[Dataset records]
------------------------------

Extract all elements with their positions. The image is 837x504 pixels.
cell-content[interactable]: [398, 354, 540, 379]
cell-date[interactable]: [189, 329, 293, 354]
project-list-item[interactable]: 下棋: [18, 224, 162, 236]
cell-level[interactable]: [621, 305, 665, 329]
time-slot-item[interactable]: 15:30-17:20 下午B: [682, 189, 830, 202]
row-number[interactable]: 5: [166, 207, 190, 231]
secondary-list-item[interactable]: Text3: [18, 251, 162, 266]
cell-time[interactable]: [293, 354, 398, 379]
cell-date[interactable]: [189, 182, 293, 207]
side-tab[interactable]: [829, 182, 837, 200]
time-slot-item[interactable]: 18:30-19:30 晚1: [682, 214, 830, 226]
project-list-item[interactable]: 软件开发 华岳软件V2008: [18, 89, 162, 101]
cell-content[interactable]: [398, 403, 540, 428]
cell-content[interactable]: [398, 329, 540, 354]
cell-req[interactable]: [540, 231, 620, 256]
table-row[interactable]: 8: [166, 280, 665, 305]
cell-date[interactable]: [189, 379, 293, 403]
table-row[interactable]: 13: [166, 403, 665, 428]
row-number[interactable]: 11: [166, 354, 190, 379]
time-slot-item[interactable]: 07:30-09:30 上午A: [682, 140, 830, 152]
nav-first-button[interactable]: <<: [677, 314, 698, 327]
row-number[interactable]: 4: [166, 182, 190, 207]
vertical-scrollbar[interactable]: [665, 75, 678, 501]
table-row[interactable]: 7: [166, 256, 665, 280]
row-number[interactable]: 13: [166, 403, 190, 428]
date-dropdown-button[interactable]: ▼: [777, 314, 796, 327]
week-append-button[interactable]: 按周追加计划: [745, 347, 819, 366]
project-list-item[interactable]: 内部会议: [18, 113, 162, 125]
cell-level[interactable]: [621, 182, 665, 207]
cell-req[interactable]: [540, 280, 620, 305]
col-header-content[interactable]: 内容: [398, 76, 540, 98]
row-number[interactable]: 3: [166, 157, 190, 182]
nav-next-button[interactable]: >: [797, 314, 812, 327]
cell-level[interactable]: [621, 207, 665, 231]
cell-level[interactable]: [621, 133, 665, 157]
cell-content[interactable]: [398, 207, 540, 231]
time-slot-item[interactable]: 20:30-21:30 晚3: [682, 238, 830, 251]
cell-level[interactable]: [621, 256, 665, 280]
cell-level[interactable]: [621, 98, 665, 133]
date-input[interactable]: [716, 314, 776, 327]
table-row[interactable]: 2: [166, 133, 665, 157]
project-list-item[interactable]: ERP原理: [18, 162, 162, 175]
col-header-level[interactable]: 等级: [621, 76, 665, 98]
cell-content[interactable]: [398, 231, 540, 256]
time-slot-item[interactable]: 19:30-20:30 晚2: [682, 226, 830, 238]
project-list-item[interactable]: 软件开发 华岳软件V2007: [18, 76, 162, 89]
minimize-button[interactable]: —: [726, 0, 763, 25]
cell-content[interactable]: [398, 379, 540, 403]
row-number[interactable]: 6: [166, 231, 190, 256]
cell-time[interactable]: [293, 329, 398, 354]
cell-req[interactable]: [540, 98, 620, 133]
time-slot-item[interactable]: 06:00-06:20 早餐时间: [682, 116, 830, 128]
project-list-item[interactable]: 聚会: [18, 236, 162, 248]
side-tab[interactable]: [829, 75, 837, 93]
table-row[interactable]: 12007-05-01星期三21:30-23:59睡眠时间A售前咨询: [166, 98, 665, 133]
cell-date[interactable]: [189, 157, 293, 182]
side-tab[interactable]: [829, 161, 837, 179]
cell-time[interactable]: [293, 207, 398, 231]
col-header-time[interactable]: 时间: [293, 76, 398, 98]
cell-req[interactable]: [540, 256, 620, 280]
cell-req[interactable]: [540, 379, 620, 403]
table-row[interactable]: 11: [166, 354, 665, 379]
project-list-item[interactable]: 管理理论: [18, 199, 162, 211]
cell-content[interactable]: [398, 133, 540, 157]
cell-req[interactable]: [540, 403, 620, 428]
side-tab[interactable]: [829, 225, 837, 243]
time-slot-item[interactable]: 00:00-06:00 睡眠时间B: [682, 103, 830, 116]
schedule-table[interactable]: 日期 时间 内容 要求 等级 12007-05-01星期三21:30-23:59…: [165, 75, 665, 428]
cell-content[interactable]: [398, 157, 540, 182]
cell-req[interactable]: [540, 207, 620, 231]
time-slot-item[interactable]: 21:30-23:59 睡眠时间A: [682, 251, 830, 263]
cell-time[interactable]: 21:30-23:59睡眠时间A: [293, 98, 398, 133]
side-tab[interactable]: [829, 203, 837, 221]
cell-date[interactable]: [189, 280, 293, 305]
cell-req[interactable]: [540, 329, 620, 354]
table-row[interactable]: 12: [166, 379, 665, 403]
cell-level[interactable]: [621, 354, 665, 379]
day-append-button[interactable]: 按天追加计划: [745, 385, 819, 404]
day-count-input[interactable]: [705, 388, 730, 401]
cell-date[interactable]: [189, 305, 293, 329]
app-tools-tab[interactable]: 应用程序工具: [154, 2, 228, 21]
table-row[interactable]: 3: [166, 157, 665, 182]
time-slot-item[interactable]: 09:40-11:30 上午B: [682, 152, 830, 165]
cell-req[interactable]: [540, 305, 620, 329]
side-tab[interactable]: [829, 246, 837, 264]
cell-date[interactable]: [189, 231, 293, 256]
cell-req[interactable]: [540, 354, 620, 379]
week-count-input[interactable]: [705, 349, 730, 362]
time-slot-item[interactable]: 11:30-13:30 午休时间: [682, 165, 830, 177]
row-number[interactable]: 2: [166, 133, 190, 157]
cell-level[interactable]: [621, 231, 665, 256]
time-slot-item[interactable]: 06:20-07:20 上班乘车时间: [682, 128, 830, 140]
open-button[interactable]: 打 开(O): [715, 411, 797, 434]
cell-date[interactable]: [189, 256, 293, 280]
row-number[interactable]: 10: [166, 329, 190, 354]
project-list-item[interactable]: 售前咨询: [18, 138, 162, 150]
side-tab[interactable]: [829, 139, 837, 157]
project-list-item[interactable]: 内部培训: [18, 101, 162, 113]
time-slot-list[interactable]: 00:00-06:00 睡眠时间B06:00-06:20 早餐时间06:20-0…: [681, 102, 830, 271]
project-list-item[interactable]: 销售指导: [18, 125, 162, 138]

------------------------------

[Problem requirements]
Go through the entries and copy every line with "input".

[Answer section]
date-input[interactable]: [716, 314, 776, 327]
day-count-input[interactable]: [705, 388, 730, 401]
week-count-input[interactable]: [705, 349, 730, 362]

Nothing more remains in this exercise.